Penduduk Boston, yang masih jeri dengan Tragedi 11/9, dilarang ke luar rumah. Ini situasi gawat militer. Boston seketika berada dalam situasi perang. Siapa yang berperang, siapa melawan siapa. Tidak jelas. Mungkin, lebih pada pikiran, dan kecemasan.  Suara tembakan baru terdengar tatkala Tamerlan terkapar.


“Mereka sebaik malaikat,” kata Anzor Tsarnaev, ayah dua bersaudara ini dari Dagestan, yang berbatasan dengan Chechnya. Sementara ibunya, Zubeidat Tsarneva, kepada jaringan TV Rusia RT, mengatakan semua ini jelas adalah sebuah rekayasa. Dzokhardan Tamerlan, halnya jutaan migran lain di dunia, pergi dari tanah airnya untuk  kehidupan yang lebih baik, dengan segala alasan dan harapan.

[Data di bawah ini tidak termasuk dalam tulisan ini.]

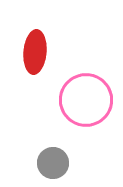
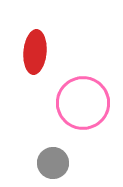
pink circle: moved 3 px left, 3 px down
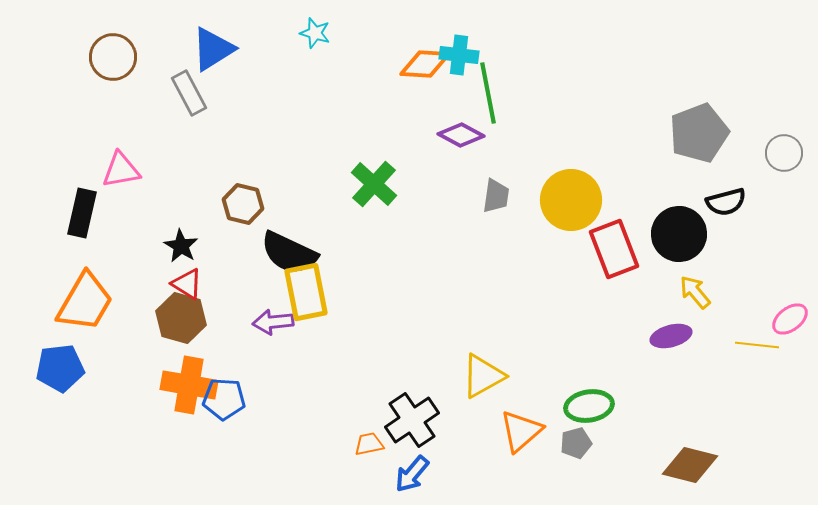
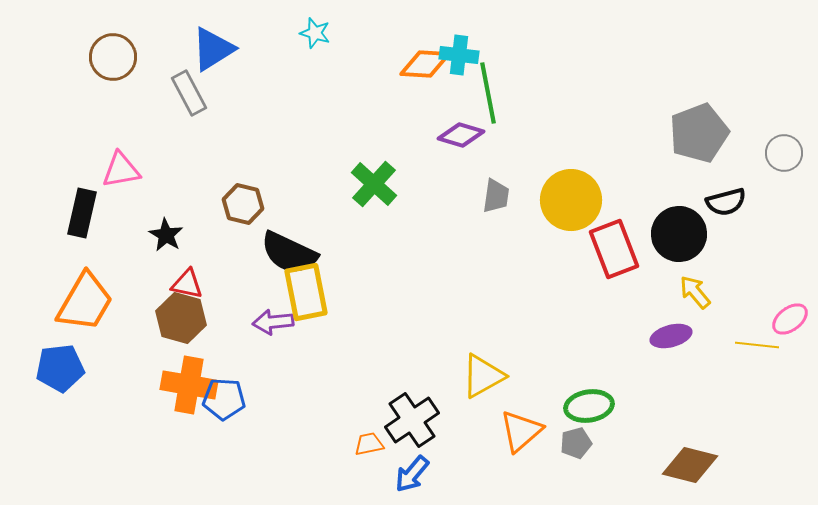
purple diamond at (461, 135): rotated 12 degrees counterclockwise
black star at (181, 246): moved 15 px left, 11 px up
red triangle at (187, 284): rotated 20 degrees counterclockwise
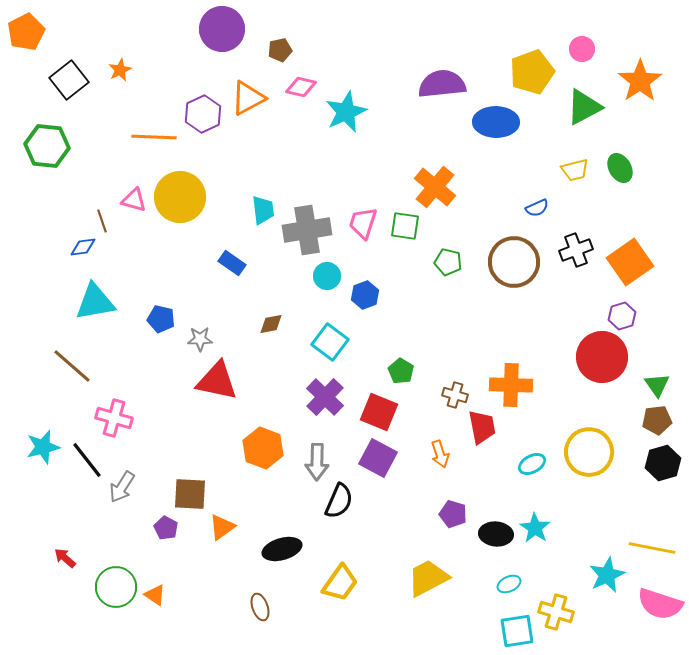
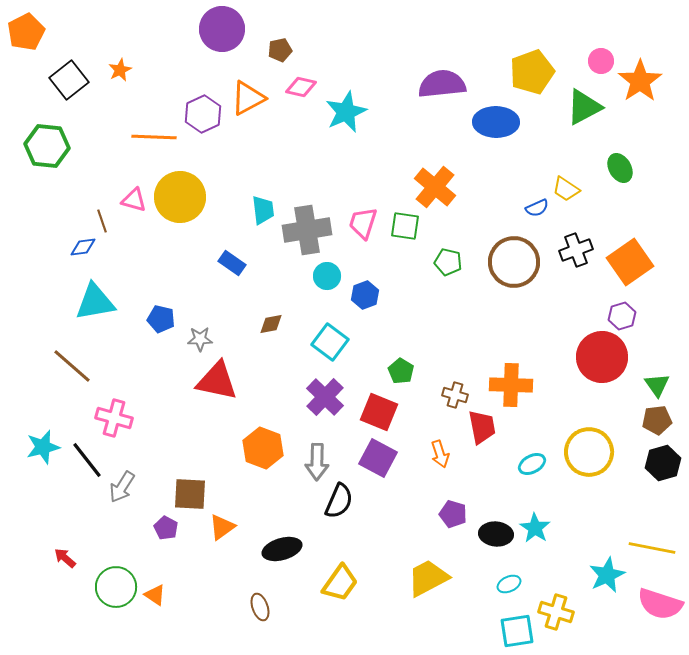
pink circle at (582, 49): moved 19 px right, 12 px down
yellow trapezoid at (575, 170): moved 9 px left, 19 px down; rotated 48 degrees clockwise
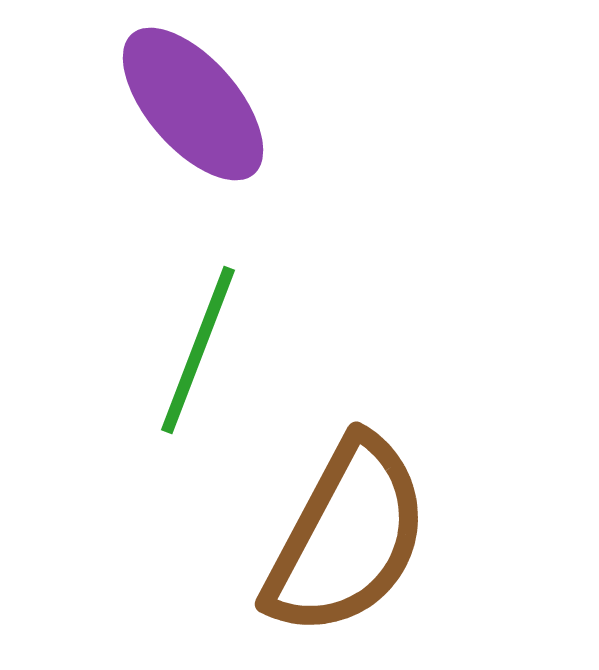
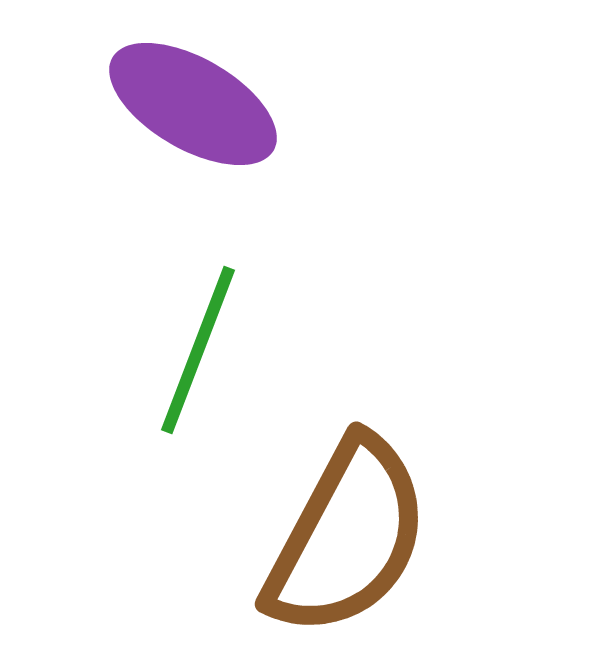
purple ellipse: rotated 19 degrees counterclockwise
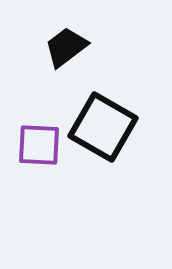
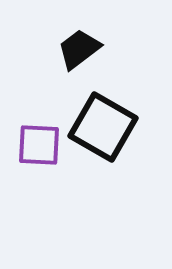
black trapezoid: moved 13 px right, 2 px down
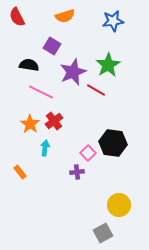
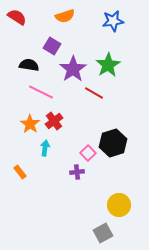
red semicircle: rotated 150 degrees clockwise
purple star: moved 3 px up; rotated 12 degrees counterclockwise
red line: moved 2 px left, 3 px down
black hexagon: rotated 24 degrees counterclockwise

Menyebut Chechchen, kita diingatkan pada peristiwa penyanderaan sekolah dasar Geotijevdi Beslan,  Ossetia, sekitar 100 km dari Republik Chechnya sekarang. Di tempat ini, kaum ekstrimis Muslim Chehchen menyandera sebuah sekolah dasar sebagai aksi teror terhadap Rusia.  Pagi itu, 1 September 2004, anak-anak baru saja memasuki hari pertama sekolahnya usai liburan musim panas yang panjang. Mereka tengah bernyanyi di halaman sekolah ketika segerombolan orang menyerbu dan meminta mereka berkumpula di aula. Selama hampir tiga hari, anak-anak berusia 4 – 10tahun ini berada dalam ketegangan. Tanpa makan-minum, dan tidak diizinkan pergike toilet. Mereka yang mencoba melarikan diri ditembak. 340 Anak meninggal dunia, yang hidup menyisakan trauma dalam dirinya.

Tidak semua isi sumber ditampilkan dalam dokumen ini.